## [Work instruction]
Repeat exactly, and only, the lines below starting at the line that contains "поводу возврата,при подсоединении панели к" and ending at the line that contains "результате различных инфекций, таких", inclusive of both.

## [Records]
• • •

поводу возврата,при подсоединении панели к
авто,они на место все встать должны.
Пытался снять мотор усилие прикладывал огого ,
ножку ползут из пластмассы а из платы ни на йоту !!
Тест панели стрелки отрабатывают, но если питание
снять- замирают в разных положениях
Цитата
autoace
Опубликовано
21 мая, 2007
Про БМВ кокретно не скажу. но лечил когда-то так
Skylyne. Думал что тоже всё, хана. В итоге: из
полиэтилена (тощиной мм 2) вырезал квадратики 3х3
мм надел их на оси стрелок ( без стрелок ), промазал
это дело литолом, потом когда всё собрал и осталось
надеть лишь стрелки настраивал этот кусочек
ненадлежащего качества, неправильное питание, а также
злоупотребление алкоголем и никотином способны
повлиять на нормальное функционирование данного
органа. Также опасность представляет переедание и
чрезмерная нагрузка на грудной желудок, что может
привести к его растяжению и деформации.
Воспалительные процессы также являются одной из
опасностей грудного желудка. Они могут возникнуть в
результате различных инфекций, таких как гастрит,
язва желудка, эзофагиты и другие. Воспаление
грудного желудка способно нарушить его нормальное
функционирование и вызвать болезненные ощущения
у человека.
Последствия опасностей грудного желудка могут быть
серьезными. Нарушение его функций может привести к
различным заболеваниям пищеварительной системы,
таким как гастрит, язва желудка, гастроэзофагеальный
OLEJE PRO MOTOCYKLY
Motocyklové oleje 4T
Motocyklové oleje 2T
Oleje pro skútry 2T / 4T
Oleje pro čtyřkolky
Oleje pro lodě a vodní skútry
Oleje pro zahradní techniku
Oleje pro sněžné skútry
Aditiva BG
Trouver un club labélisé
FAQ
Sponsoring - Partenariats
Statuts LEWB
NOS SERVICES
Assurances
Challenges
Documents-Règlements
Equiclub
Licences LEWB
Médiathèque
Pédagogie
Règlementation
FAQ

• • •

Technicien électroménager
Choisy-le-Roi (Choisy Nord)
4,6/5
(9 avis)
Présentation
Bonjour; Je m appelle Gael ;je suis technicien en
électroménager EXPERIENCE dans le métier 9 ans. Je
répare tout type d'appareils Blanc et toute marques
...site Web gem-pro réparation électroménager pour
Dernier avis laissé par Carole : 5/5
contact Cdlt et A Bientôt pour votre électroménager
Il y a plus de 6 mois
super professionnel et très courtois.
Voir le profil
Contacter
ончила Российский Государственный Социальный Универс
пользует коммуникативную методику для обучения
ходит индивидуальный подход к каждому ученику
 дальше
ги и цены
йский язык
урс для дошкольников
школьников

• • •

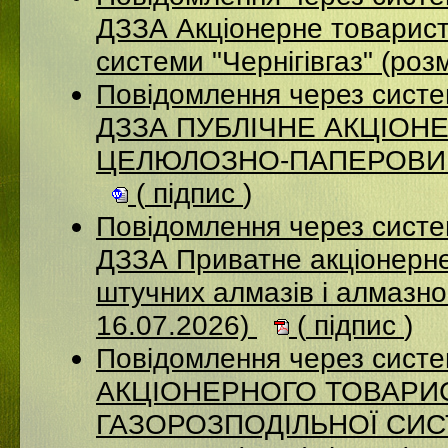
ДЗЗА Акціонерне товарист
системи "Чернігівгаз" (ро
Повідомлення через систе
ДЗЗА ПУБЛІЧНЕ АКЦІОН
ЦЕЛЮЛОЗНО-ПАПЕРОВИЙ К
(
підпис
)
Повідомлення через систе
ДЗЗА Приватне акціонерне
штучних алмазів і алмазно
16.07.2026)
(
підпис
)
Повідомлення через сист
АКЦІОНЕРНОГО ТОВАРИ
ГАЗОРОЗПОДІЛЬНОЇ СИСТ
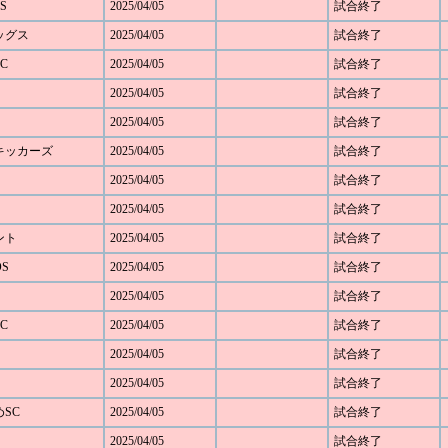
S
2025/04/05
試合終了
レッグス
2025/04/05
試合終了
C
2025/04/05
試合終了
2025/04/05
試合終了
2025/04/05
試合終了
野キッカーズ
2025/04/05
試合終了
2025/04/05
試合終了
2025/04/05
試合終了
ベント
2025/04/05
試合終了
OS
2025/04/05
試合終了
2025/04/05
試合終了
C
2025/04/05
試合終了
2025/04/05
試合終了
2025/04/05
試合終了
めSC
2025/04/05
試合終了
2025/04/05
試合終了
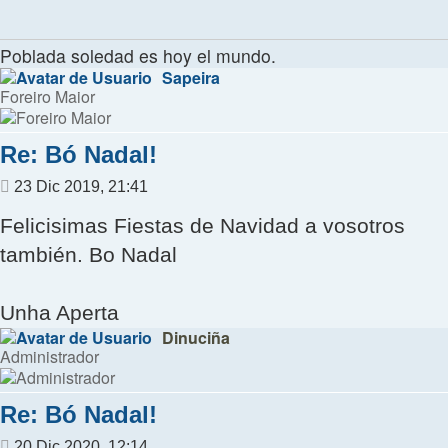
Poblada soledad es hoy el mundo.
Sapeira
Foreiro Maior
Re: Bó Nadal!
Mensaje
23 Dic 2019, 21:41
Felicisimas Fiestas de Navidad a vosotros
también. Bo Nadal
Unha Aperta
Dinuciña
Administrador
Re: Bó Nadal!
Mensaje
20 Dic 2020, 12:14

• • •

## [Answer to this task]
поводу возврата,при подсоединении панели к
авто,они на место все встать должны.
Пытался снять мотор усилие прикладывал огого ,
ножку ползут из пластмассы а из платы ни на йоту !!
Тест панели стрелки отрабатывают, но если питание
снять- замирают в разных положениях
Цитата
autoace
Опубликовано
21 мая, 2007
Про БМВ кокретно не скажу. но лечил когда-то так
Skylyne. Думал что тоже всё, хана. В итоге: из
полиэтилена (тощиной мм 2) вырезал квадратики 3х3
мм надел их на оси стрелок ( без стрелок ), промазал
это дело литолом, потом когда всё собрал и осталось
надеть лишь стрелки настраивал этот кусочек
ненадлежащего качества, неправильное питание, а также
злоупотребление алкоголем и никотином способны
повлиять на нормальное функционирование данного
органа. Также опасность представляет переедание и
чрезмерная нагрузка на грудной желудок, что может
привести к его растяжению и деформации.
Воспалительные процессы также являются одной из
опасностей грудного желудка. Они могут возникнуть в
результате различных инфекций, таких как гастрит,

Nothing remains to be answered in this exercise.